Scores of homes in Wardanieh in Iqlim al-Kharroub have flooded due to the heavy rains.
The harsh winter storm, which began late Saturday, left behind a mess in Beirut and surrounding areas.
Motorists were stuck in traffic after torrential rain turned many roads and tunnels across Lebanon into a quagmire.
"It was terrible. The trip from my house in Sin al-Fil to [Beirut] airport, which normally takes 10 minutes at this time of the night, took me one whole hour," said a citizen who had to drop his daughter off to catch a 2 a.m. flight.
Many parents did not send their children to school and many of those who did go arrived late.
Beirut’s Karantina road was turned into a river Sunday night after pouring rain battered the city over the previous 24 hours.
The Beirut Fire Department said in a statement Monday it had rescued scores of people stranded late Sunday and early Monday in the capital’s flooded streets, mainly in the Karantina area.
It said rescue squads have worked since Sunday to suck out rainwater from a “huge number of flooded homes.”

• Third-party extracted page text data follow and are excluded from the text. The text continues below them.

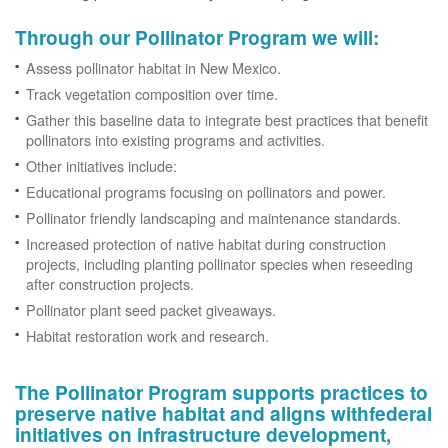
Through our Pollinator Program we will:
Assess pollinator habitat in New Mexico.
Track vegetation composition over time.
Gather this baseline data to integrate best practices that benefit
pollinators into existing programs and activities.
Other initiatives include:
Educational programs focusing on pollinators and power.
Pollinator friendly landscaping and maintenance standards.
Increased protection of native habitat during construction
projects, including planting pollinator species when reseeding
after construction projects.
Pollinator plant seed packet giveaways.
Habitat restoration work and research.
The Pollinator Program supports practices to
preserve native habitat and aligns withfederal
initiatives on infrastructure development,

A landslide turned the main road of Nahr al-Mot, north of Beirut, into a muddy swamp, that left drivers stuck for hours.
In nearby Antelias, the first floor of a building was flooded after the Antelias River water level rose.

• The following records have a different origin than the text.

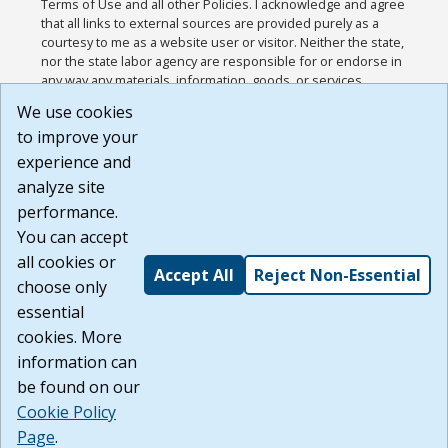
Terms of Use and all other Policies. I acknowledge and agree
that all links to external sources are provided purely as a
courtesy to me as a website user or visitor. Neither the state,
nor the state labor agency are responsible for or endorse in
any way any materials, information, goods, or services
available through third-party linked sites, any privacy policies,
We use cookies
or any other practices of such sites. I acknowledge and
to improve your
agree that the Terms of Use and all other Policies for this
Website are available to me, and I have read the
Full
experience and
Disclaimer
.
analyze site
Build: 185cbd2bac10e1bc83ab283352c24c0a9f3fd098 ,
performance.
1.131
You can accept
all cookies or
Accept All
Reject Non-Essential
choose only
essential
cookies. More
information can
be found on our
Cookie Policy
Page
.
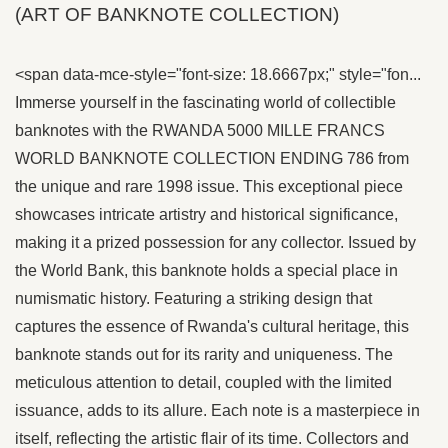
(ART OF BANKNOTE COLLECTION)
<span data-mce-style="font-size: 18.6667px;" style="fon...
Immerse yourself in the fascinating world of collectible
banknotes with the RWANDA 5000 MILLE FRANCS
WORLD BANKNOTE COLLECTION ENDING 786 from
the unique and rare 1998 issue. This exceptional piece
showcases intricate artistry and historical significance,
making it a prized possession for any collector. Issued by
the World Bank, this banknote holds a special place in
numismatic history. Featuring a striking design that
captures the essence of Rwanda's cultural heritage, this
banknote stands out for its rarity and uniqueness. The
meticulous attention to detail, coupled with the limited
issuance, adds to its allure. Each note is a masterpiece in
itself, reflecting the artistic flair of its time. Collectors and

Many roadside walls have collapsed due to the storm, including a concrete wall along the Champville College, a private French-language school in Metn. No one was hurt.
Several cars were damaged when a concrete wall collapsed in the northeastern Beirut suburb of Hazmieh, causing massive traffic jams.
Further up, in Mansourieh, the main road was cut as the floods continued to rise.
Rain caused disruption throughout the country as pools of water closed many roads, mainly Shweifat-Aramoun and Beiteddine-Baakline roads in Mount Lebanon.
Floods also impeded traffic in east Lebanon, resulting in cars breaking down on the Ablah-Riaq, Firzil-Zahle and Bar Elias-Masnaa roads.
On the Chtaura highway that links Beirut with Damascus, members of the Internal Security Forces prevented motorists from crossing toward Dahr al-Baidar if their cars were not equipped with snow chains.
In the north of the country, the picture was similar with floods forcing road closures, particularly the road linking Koura with Tripoli and that leading to Akkar.
Public and private schools, including vocational and technical colleges, were ordered to close Tuesday and Wednesday.
A statement issued by Education Minister Hassan Diab attributed the closure to the ongoing storm which the Meteorological Department said will continue for the next two days.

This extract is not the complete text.